O grande problema destes canais é também a sua grande virtude. Todos poderem dizer, concordar ou censurar qualquer conteúdo…abre espaço e foco a toda e qualquer disparate. Não é difícil ser “visto” numa rede social por milhares de pessoas, o que é mesmo difícil é manter qualidade no conteúdo. Muitos cedem e “dão” ao seu público o que ele quer, dão ao seu clube o que ele quer…e mediante os escrúpulos dos dirigentes (ou próximos destes) apadrinham mentiras, ataques cobardes e orquestram campanhas no sentido de atingir determinados objectivos. Em muitos sentidos, as redes sociais são palco para os maiores ataques, os mais vis e mesquinhos, os mais impunes. Também aqui a “organização” e peso dos números tem sido difícil ao Sporting de contrariar. A rede de meios iniciada por Mr.Bruns contou com uma “distribuição” alargada e privilegiada na internet. Quem pense que tudo era fruto da discussão empírica e casual, que se desengane. O Benfica acordou primeiro para a importância das redes sociais como meio “independente” capaz de disseminar mensagens e criar factos. Hugo Gil é um enteado que já passou a filho…no Sporting os “avençados” ainda são primos distantes. Há quem veja o avençadismo como natural, eu continuo a achar que a via leonina, menos concertada, menos eficiente e menos dogmática é a mais ajustada.

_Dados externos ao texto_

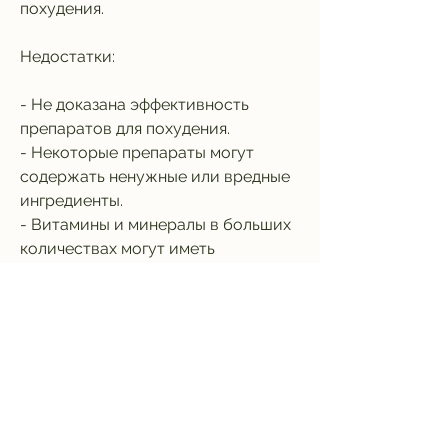
похудения.
Недостатки:
- Не доказана эффективность 
препаратов для похудения.
- Некоторые препараты могут 
содержать ненужные или вредные 
ингредиенты.
- Витамины и минералы в больших 
количествах могут иметь 
противопоказания для здоровья.
- Поливитаминные препараты не 
заменят правильного питания и 
занятий спортом.
Как правильно принимать 
поливитаминные препараты для 
похудения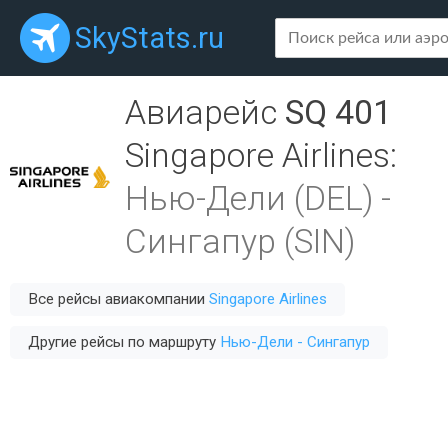
SkyStats.ru
Авиарейс
SQ 401
Singapore Airlines
:
Нью-Дели (DEL)
-
Сингапур (SIN)
Все рейсы авиакомпании
Singapore Airlines
Другие рейсы по маршруту
Нью-Дели - Сингапур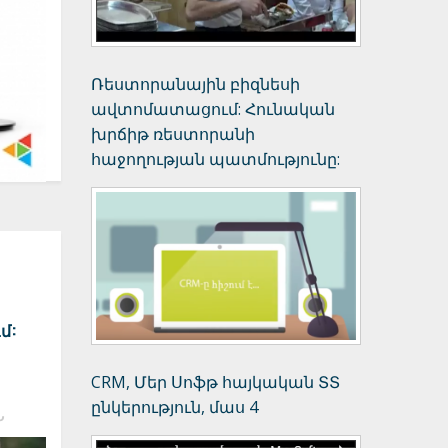
Ռեստորանային բիզնեսի
ավտոմատացում: Հունական
խրճիթ ռեստորանի
հաջողության պատմությունը:
մ:
CRM, Մեր Սոֆթ հայկական ՏՏ
ընկերություն, մաս 4
Ն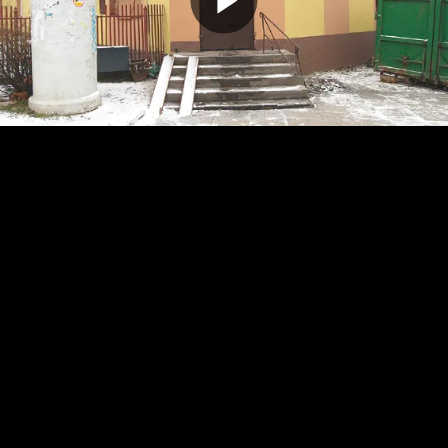
Odtwarz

Mas isso tem custos e o clube tem-se desdobrado em linhas de comunicação menos formais que são facilmente contrariadas no espaço cibernético. Por exemplo, basta arrebanhar “meia-dúzia” de otários para fazer o facebook retirar um post e algumas “dúzias” mais para retirar uma página de fio a pavio. O benfica fê-lo e aqui nasce mais uma frente de batalha onde um clube nunca poderá fazer face aos indivíduos, a não ser que os controle. Este é todo um novo paradigma e estamos de facto a ver nascer algo de diferente e que receio venha a expor daqui a algum tempo, alguns dos podres mais inenarráveis do futebol e da forma como os clubes são geridos. Acima de tudo é a “próxima fronteira” do que nasceu com os paineleiros de tv e ameaça transformar-se em algo global…a passagem de um confronto de espaço demarcado para algo global, casa a casa, adepto a adepto, IP a IP.

O Futuro
No meio de tudo isto, está o adepto. Ele não sabe, mas está cada vez mais exposto, envolve-se cada vez mais e é, a cada dia que passa, cada vez menos espectador e cada vez mais interveniente. Ele não sabe, mas os clubes mentem cada vez mais, distorcem a realidade cada vez mais e esforçam-se cada vez mais para controlar a opinião. Uma derrota pode ser hoje uma vitória, uma dívida pode ser hoje um activo e um erro é cada vez mais um acerto (que parecendo o contrário) faz parte de um “big plan” cada vez menos perceptível. A todos os que acham que as polémicas são algo que a internet, os jornais ou as tv´s lhe trazem até si…look again…todos nós já fazemos parte de todas as polémicas e questionamos cada vez menos quem as suscita. Questionamos cada vez menos as origens e os porquês dos comportamentos dos nossos clubes. Simplesmente porque somos cada vez mais incapazes de distinguir o certo do errado. Estamos a anos de luz do mero bate-boca entre Farinha e Pôncio, inconsequente e ingénuo. Somos cada vez mais parte do problema sem o conseguir solucionar. Nem sequer “vemos” o problema e ele está todos os dias à nossa frente. Os “Donos da Bola” e o filme Matrix são cada vez mais a mesma coisa. Solução? Não ver, não comprar, não dar likes, não “seguir”…os que forem capazes de saltar fora do barco da avalanche de informação serão os mais abençoados, porque a eles ser-lhes-á dado o reino dos céus de não ter de ler o Farinha, ouvir o Guerra ou fazer like num post a destratar Rui Gomes da Silva.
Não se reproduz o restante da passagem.